I remember a day's sport that Will and I had on the celebrated Devon farm of Richard Peters, Esq., which lies near Calhoun, Georgia, resulting in the death of seven as fine woodcock as ever went to table. It was in December, but, as is often the case in that latitude, the day was quite warm. We had been informed by a lad who had been shooting meadow-larks on the blue-grass fields of the beautiful farm above mentioned, that he had seen some big snipes in a bit of wet land, and we at once surmised that these big snipe were really woodcock.

We hired the boy to go with us in the capacity of pilot, and a little after sunrise we were on the ground with our bows strung and our quivers full of light blunt-headed arrows. The marsh was small, covering not over three acres of land, and through its centre ran a small ditch stream trickling down to the beautiful Oothcaloga. A kind of rush or semi-aquatic sedge grew in heavy tufts all over the wet portion of the tract, and where the land was dryer the blue-grass thickly carpeted the surface with its short sward.

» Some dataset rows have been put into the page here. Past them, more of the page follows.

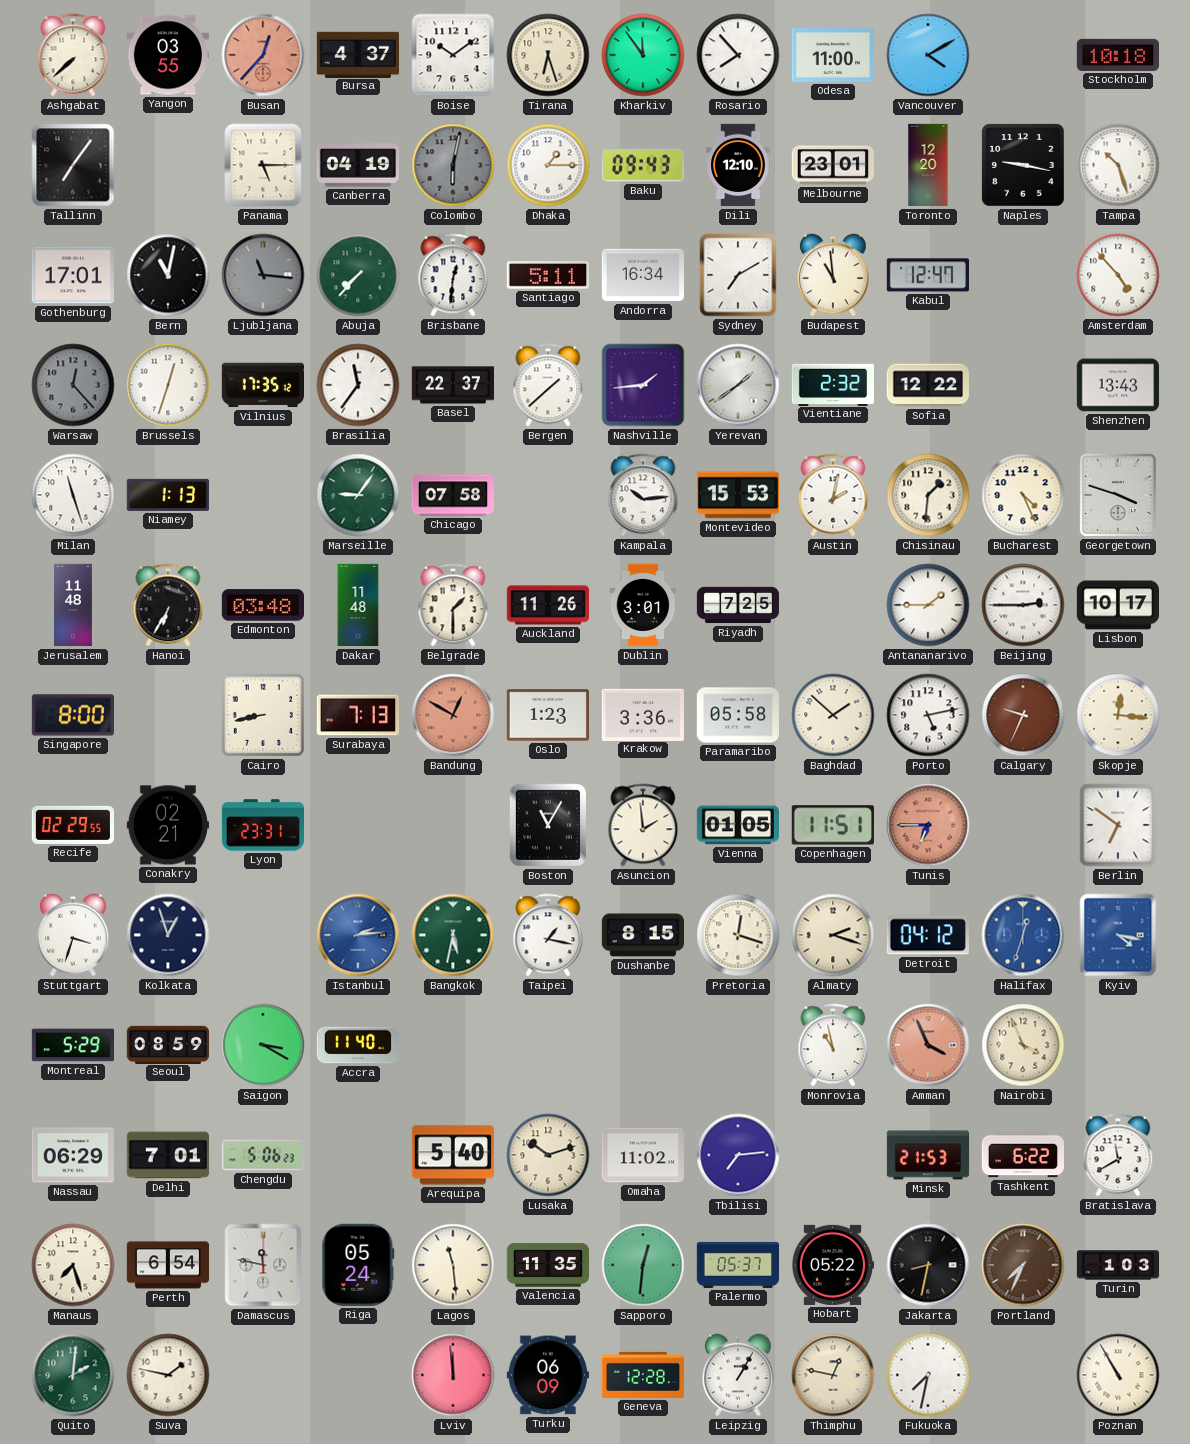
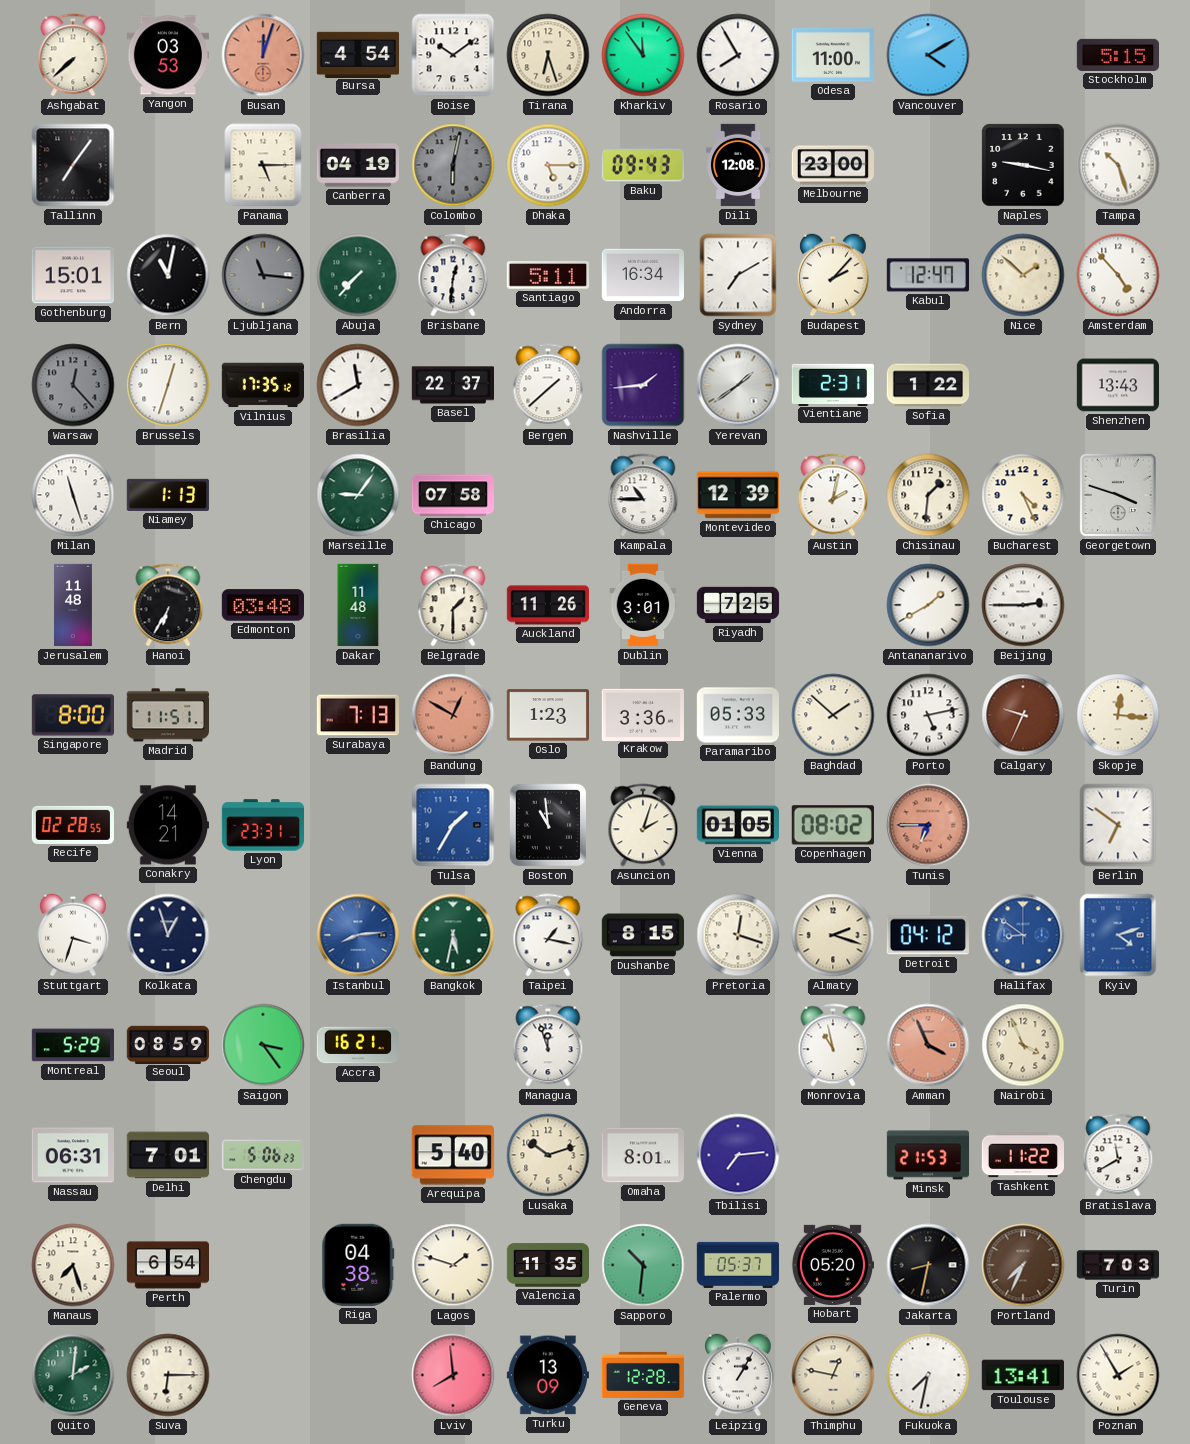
Yangon: 03:55 -> 03:53
Busan: 12:37 -> 12:03
Bursa: 4:37 -> 4:54
Rosario: 7:53 -> 7:55
Stockholm: 10:18 -> 5:15
Dhaka: 1:15 -> 5:15
Dili: 12:10 -> 12:08
Melbourne: 23:01 -> 23:00
Toronto: 12:20 -> none
Gothenburg: 17:01 -> 15:01
Budapest: 10:59 -> 2:07
Nice: none -> 1:52
Brasilia: 11:36 -> 11:40
Vientiane: 2:32 -> 2:31
Sofia: 12:22 -> 1:22
Kampala: 10:14 -> 10:45
Montevideo: 15:53 -> 12:39
Antananarivo: 1:45 -> 1:40
Lisbon: 10:17 -> none
Madrid: none -> 11:51
Cairo: 8:43 -> none
Paramaribo: 05:58 -> 05:33
Recife: 02:29 -> 02:28
Conakry: 02:21 -> 14:21
Tulsa: none -> 1:35
Boston: 11:05 -> 10:59
Asuncion: 1:59 -> 2:03
Copenhagen: 11:51 -> 08:02
Istanbul: 2:14 -> 8:14
Halifax: 12:33 -> 8:51
Kyiv: 4:17 -> 4:12
Saigon: 3:20 -> 3:24
Accra: 11:40 -> 16:21
Managua: none -> 11:57
Nassau: 06:29 -> 06:31
Omaha: 11:02 -> 8:01
Tashkent: 6:22 -> 11:22
Damascus: 11:47 -> none
Riga: 05:24 -> 04:38
Lagos: 11:29 -> 1:48
Sapporo: 12:31 -> 10:31
Hobart: 05:22 -> 05:20
Turin: 1:03 -> 7:03
Suva: 1:47 -> 6:15
Lviv: 11:59 -> 7:59
Turku: 06:09 -> 13:09
Toulouse: none -> 13:41
Poznan: 10:55 -> 1:55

Separating a little, Will and I at once began our search by slowly advancing into the wet area, scrutinizing every foot of land as we went. We had progressed thus but a few steps when Will stopped short, and, after glaring for a moment into a sedge-tuft, raised his bow and sent an arrow whistling to the spot. A fluttering sound, as of a bird en-tangled in the grass, and then a woodcock rose rapidly from where I saw the arrow sticking and wheeled away, uttering its sharp, peculiar cry. Will had missed his bird.

Despite my efforts to the contrary I became a little excited. How eagerly my eyes scanned every place where a bird might hide 1 How I longed for such a chance as Will had just had! All at once my vision was blessed. No more than thirty feet from me the brown outlines of a wood-cock were barely distinguishable under the drooping fringe of a sod of dead wire-grass. I stopped a moment to collect my nerves, drew my right hand across my eyes to clear my sight, settled my-self firmly on my feet, fixed an arrow, drew to my ear and let drive. My shaft struck the thing and stood quivering there in its very centre, but not a feather stirred. I went forward and found that I had shot at and hit a brown clod of earth. I pulled up my shaft and glanced at Will. He was chuckling at my mistake. I forget just what I said. Presently, however, we had better luck. Will drew first blood, bagging a fine bird, and I followed suit. We had a fine time of it. We got all the birds up and they scattered out and lit in the short grass of the surrounding pasture fields, whither we followed them and dogged them from spot to spot, till four of them hung at Will's girdle and three at mine.

I once had an excellent opportunity of watching the manoeuvres of a woodcock while feeding. It was about the 1st of May, I think, and I was in ambush for some buffle-head ducks, near a pond. All about me the shadows of a maple thicket were duskier than ordinary twilight, and the ground was damp. While I was lying there waiting for an assistant to go round the pond and drive the ducks to me, a slight rustling directed my eyes to a woodcock running swiftly in elliptical lines on a little patch of soft ground some twenty yards away. Its motions were strangely eccentric, almost grotesque-its wings akimbo, its head thrown back till its long bill pointed almost directly upward, and its big eyes gleaming as if in ecstasy of fright or pain. Suddenly it stopped, stiffened its legs like stilts, and began tilting up and down, piercing the soft loam to the depth of two or more inches at each downward movement. It drew forth worms and marsh grubs, which it devoured with lively show of delight. After a few successful borings in this way, it again began its strange curvilinear movements, lasting a few seconds and ending in a repetition of the feeding process, then again the running, and so on till some slight movement I made frightened it, whereupon it darted into a clump of water-grass, and I saw it no more.

Plover-shooting is in some places excellent sport. On the wet, short-grassed prairies of Indiana and Illinois I have shot them on the ground, and in Florida, where immense flocks of them congregate, I have killed as many as three with a single blunt shaft.